(Dataset entries)
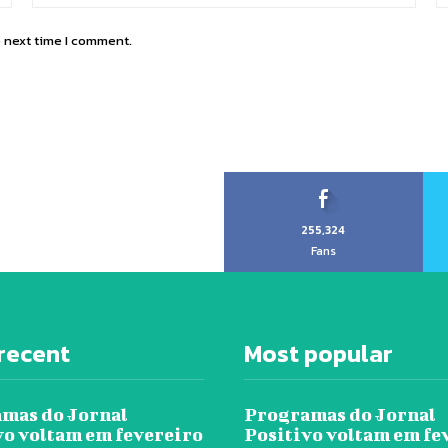
e next time I comment.
255,324
Fans
recent
Most popular
mas do Jornal
Programas do Jornal
vo voltam em fevereiro
Positivo voltam em fe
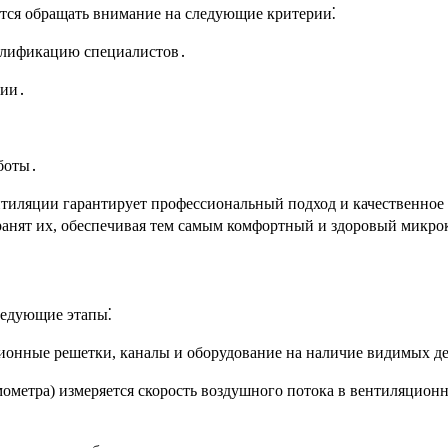
тся обращать внимание на следующие критерии⁚
алификацию специалистов․
ции․
боты․
тиляции гарантирует профессиональный подход и качественное
ранят их, обеспечивая тем самым комфортный и здоровый микро
ледующие этапы⁚
ионные решетки, каналы и оборудование на наличие видимых де
ометра) измеряется скорость воздушного потока в вентиляцион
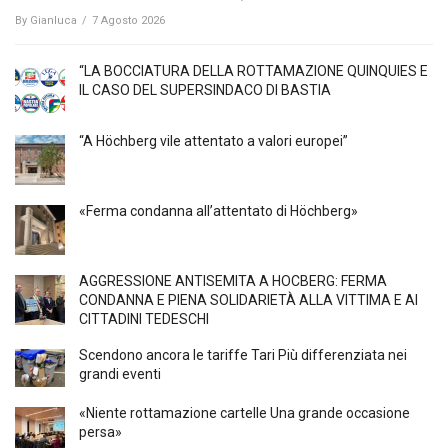
By
Gianluca
/
7 Agosto 2026
“LA BOCCIATURA DELLA ROTTAMAZIONE QUINQUIES E
IL CASO DEL SUPERSINDACO DI BASTIA
“A Höchberg vile attentato a valori europei”
«Ferma condanna all’attentato di Höchberg»
AGGRESSIONE ANTISEMITA A HÖCBERG: FERMA
CONDANNA E PIENA SOLIDARIETÀ ALLA VITTIMA E AI
CITTADINI TEDESCHI
Scendono ancora le tariffe Tari Più differenziata nei
grandi eventi
«Niente rottamazione cartelle Una grande occasione
persa»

▸ Task to carry out
Take the data above and repeat it exactly, leaving each picture out.

▸ Answer
e next time I comment.
255,324
Fans
recent
Most popular
mas do Jornal
Programas do Jornal
vo voltam em fevereiro
Positivo voltam em fe
тся обращать внимание на следующие критерии⁚
алификацию специалистов․
ции․
боты․
тиляции гарантирует профессиональный подход и качественное
ранят их, обеспечивая тем самым комфортный и здоровый микро
ледующие этапы⁚
ионные решетки, каналы и оборудование на наличие видимых де
ометра) измеряется скорость воздушного потока в вентиляцион
By
Gianluca
/
7 Agosto 2026
“LA BOCCIATURA DELLA ROTTAMAZIONE QUINQUIES E
IL CASO DEL SUPERSINDACO DI BASTIA
“A Höchberg vile attentato a valori europei”
«Ferma condanna all’attentato di Höchberg»
AGGRESSIONE ANTISEMITA A HÖCBERG: FERMA
CONDANNA E PIENA SOLIDARIETÀ ALLA VITTIMA E AI
CITTADINI TEDESCHI
Scendono ancora le tariffe Tari Più differenziata nei
grandi eventi
«Niente rottamazione cartelle Una grande occasione
persa»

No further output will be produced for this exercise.